| Requirement |
Go to the line with "攒尖顶,面积只有6.25平米。亭内石碑正面" in the records below, then output it and each following line exactly, up to and including the line with "troquelado de gran calidad". Skip pictures and add nothing.

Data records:
[Start of section]
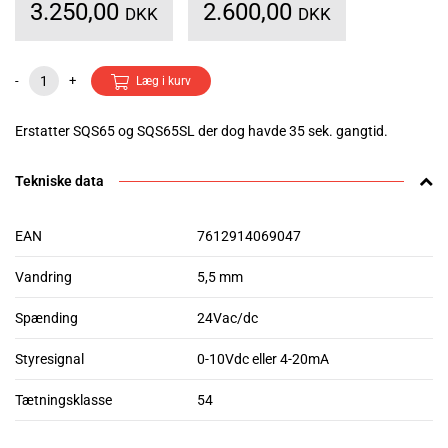
3.250,00
2.600,00
DKK
DKK
-
+
Læg i kurv
Erstatter SQS65 og SQS65SL der dog havde 35 sek. gangtid.
Tekniske data
EAN
7612914069047
Vandring
5,5 mm
Spænding
24Vac/dc
Styresignal
0-10Vdc eller 4-20mA
Tætningsklasse
54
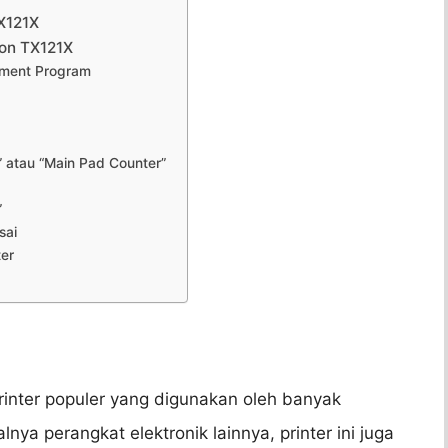
X121X
son TX121X
tment Program
” atau “Main Pad Counter”
”
sai
ter
rinter populer yang digunakan oleh banyak
nya perangkat elektronik lainnya, printer ini juga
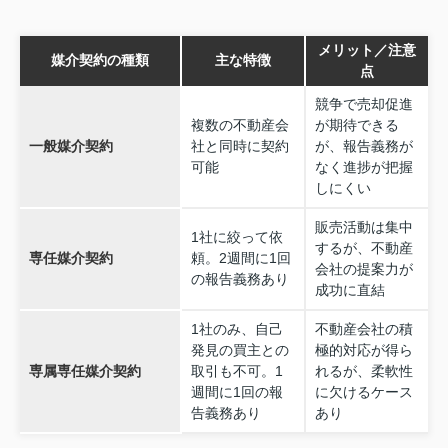
メリット／注意
媒介契約の種類
主な特徴
点
競争で売却促進
複数の不動産会
が期待できる
一般媒介契約
社と同時に契約
が、報告義務が
可能
なく進捗が把握
しにくい
販売活動は集中
1社に絞って依
するが、不動産
専任媒介契約
頼。2週間に1回
会社の提案力が
の報告義務あり
成功に直結
1社のみ、自己
不動産会社の積
発見の買主との
極的対応が得ら
専属専任媒介契約
取引も不可。1
れるが、柔軟性
週間に1回の報
に欠けるケース
告義務あり
あり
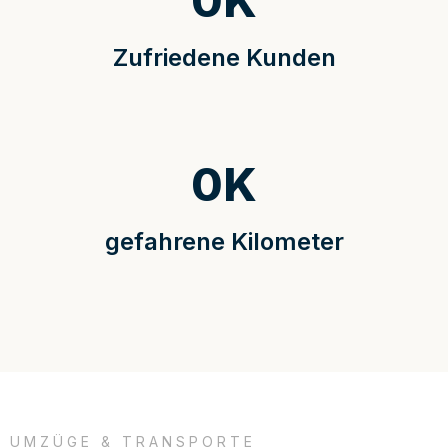
0
K
Zufriedene Kunden
0
K
gefahrene Kilometer
UMZÜGE & TRANSPORTE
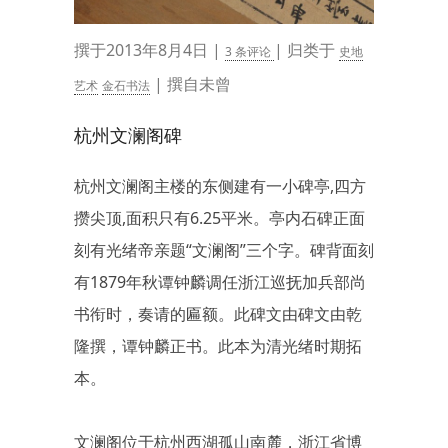
撰于2013年8月4日 |
| 归类于
3 条评论
史地
| 撰自未曾
艺术
金石书法
杭州文澜阁碑
杭州文澜阁主楼的东侧建有一小碑亭,四方
攒尖顶,面积只有6.25平米。亭内石碑正面
刻有光绪帝亲题“文澜阁”三个字。碑背面刻
有1879年秋谭钟麟调任浙江巡抚加兵部尚
书衔时，奏请的匾额。此碑文由碑文由乾
隆撰，谭钟麟正书。此本为清光绪时期拓
本。
文澜阁位于杭州西湖孤山南麓，浙江省博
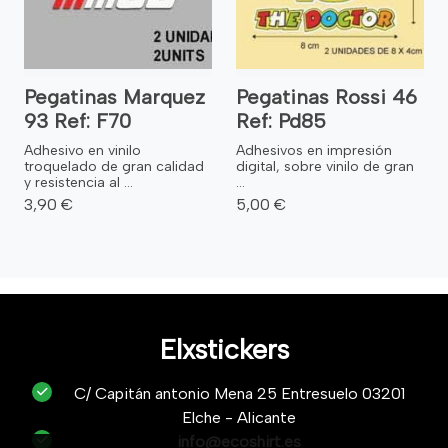
Pegatinas Marquez
Pegatinas Rossi 46
93 Ref: F70
Ref: Pd85
Adhesivo en vinilo
Adhesivos en impresión
troquelado de gran calidad
digital, sobre vinilo de gran
y resistencia al ...
...
3,90 €
5,00 €
Elxstickers
C/ Capitán antonio Mena 25 Entresuelo 03201
Elche - Alicante
info@ecoshirt.es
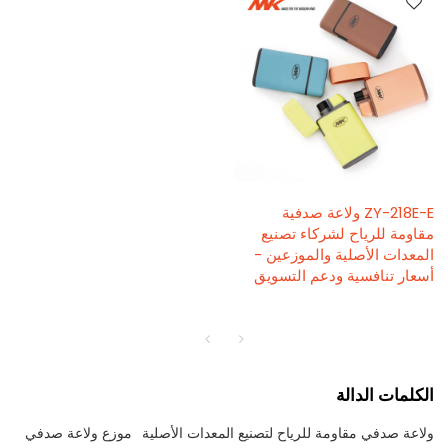
ZY-218E-E ولاعة صدفية
مقاومة للرياح لشركاء تصنيع
المعدات الأصلية والموزعين -
أسعار تنافسية ودعم التسويق
الكلمات الدالة
ولاعة صدفي مقاومة للرياح لتصنيع المعدات الأصلية
موزع ولاعة صدفي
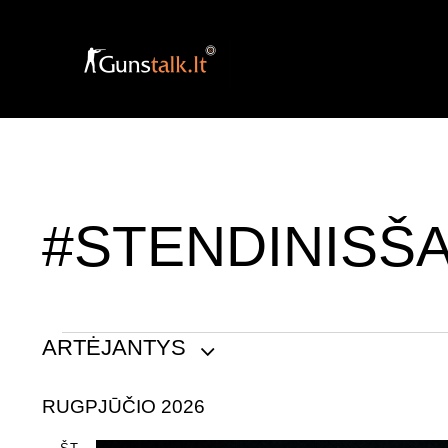
#STENDINISŠ
ARTĖJANTYS
P
RUGPJŪČIO 2026
a
s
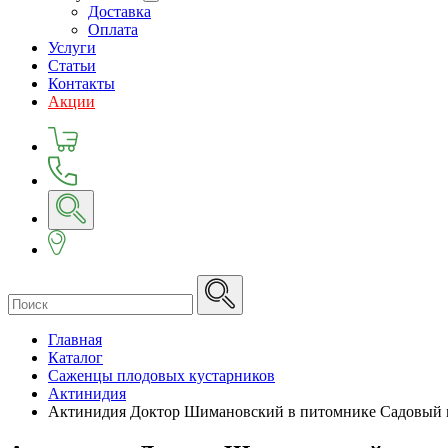
Доставка
Оплата
Услуги
Статьи
Контакты
Акции
Главная
Каталог
Саженцы плодовых кустарников
Актинидия
Актинидия Доктор Шимановский в питомнике Садовый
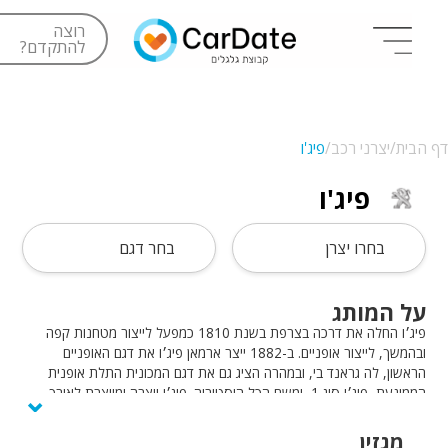
רוצה
להתקדם?
דף הבית/
יצרני רכב/
פיג'ו
פיג'ו
בחרו יצרן
בחר דגם
על המותג
פיג׳ו החלה את דרכה בצרפת בשנת 1810 כמפעל לייצור מטחנות קפה
ובהמשך, לייצור אופניים. ב-1882 ייצר ארמאן פיג׳ו את דגם האופניים
הראשון, לה גראנד בי, ובמהרה הציג גם את דגם המכונית התלת אופנית
⌄
הממונעת, פיג׳ו סוג 1, ומשם הכל היסטוריה. פיג׳ו ייצרה ומייצרת לאורך
השנים רכבים בעלי חידושים טכנולוגיים אשר זכו להצלחות רבות, ביניהם גם
מכוניות מירוץ מפורסמות.
מגזין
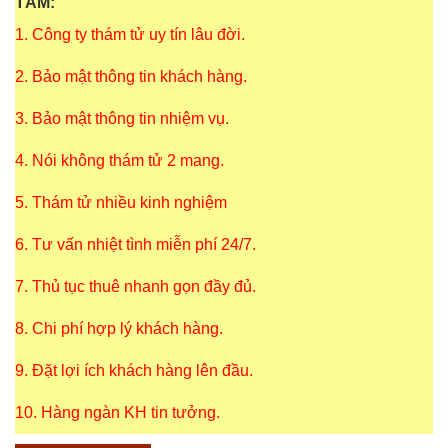
TÂM:
1. Công ty thám tử uy tín lâu đời.
2. Bảo mật thông tin khách hàng.
3. Bảo mật thông tin nhiệm vụ.
4. Nói không thám tử 2 mang.
5. Thám tử nhiều kinh nghiệm
6. Tư vấn nhiệt tình miễn phí 24/7.
7. Thủ tục thuê nhanh gọn đầy đủ.
8. Chi phí hợp lý khách hàng.
9. Đặt lợi ích khách hàng lên đầu.
10. Hàng ngàn KH tin tưởng.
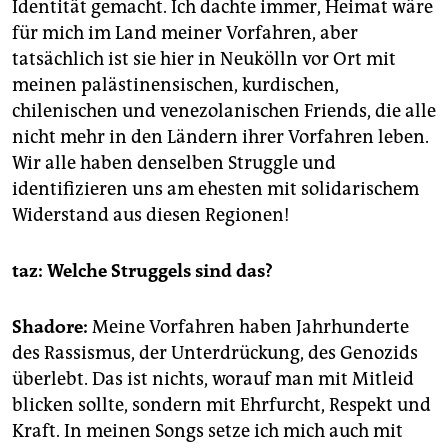
Identität gemacht. Ich dachte immer, Heimat wäre
für mich im Land meiner Vorfahren, aber
tatsächlich ist sie hier in Neukölln vor Ort mit
meinen palästinensischen, kurdischen,
chilenischen und venezolanischen Friends, die alle
nicht mehr in den Ländern ihrer Vorfahren leben.
Wir alle haben denselben Struggle und
identifizieren uns am ehesten mit solidarischem
Widerstand aus diesen Regionen!
taz: Welche Struggels sind das?
Shadore:
Meine Vorfahren haben Jahrhunderte
des Rassismus, der Unterdrückung, des Genozids
überlebt. Das ist nichts, worauf man mit Mitleid
blicken sollte, sondern mit Ehrfurcht, Respekt und
Kraft. In meinen Songs setze ich mich auch mit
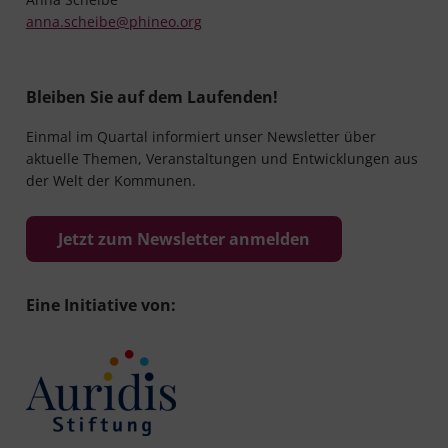
anna.scheibe@phineo.org
Bleiben Sie auf dem Laufenden!
Einmal im Quartal informiert unser Newsletter über
aktuelle Themen, Veranstaltungen und Entwicklungen aus
der Welt der Kommunen.
Jetzt zum Newsletter anmelden
Eine Initiative von:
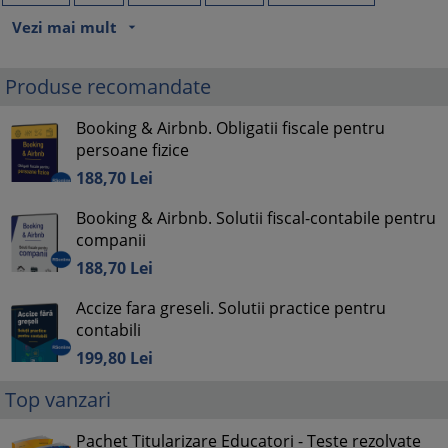
Vezi mai mult
arrow_drop_down
Produse recomandate
Booking & Airbnb. Obligatii fiscale pentru
persoane fizice
188,
70
Lei
Booking & Airbnb. Solutii fiscal-contabile pentru
companii
188,
70
Lei
Accize fara greseli. Solutii practice pentru
contabili
199,
80
Lei
Top vanzari
Pachet Titularizare Educatori - Teste rezolvate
[End of section]
| Result of this exercise |
攒尖顶,面积只有6.25平米。亭内石碑正面
刻有光绪帝亲题“文澜阁”三个字。碑背面刻
有1879年秋谭钟麟调任浙江巡抚加兵部尚
书衔时，奏请的匾额。此碑文由碑文由乾
隆撰，谭钟麟正书。此本为清光绪时期拓
本。
文澜阁位于杭州西湖孤山南麓，浙江省博
Pegatinas Marquez
Pegatinas Rossi 46
93 Ref: F70
Ref: Pd85
Adhesivo en vinilo
Adhesivos en impresión
troquelado de gran calidad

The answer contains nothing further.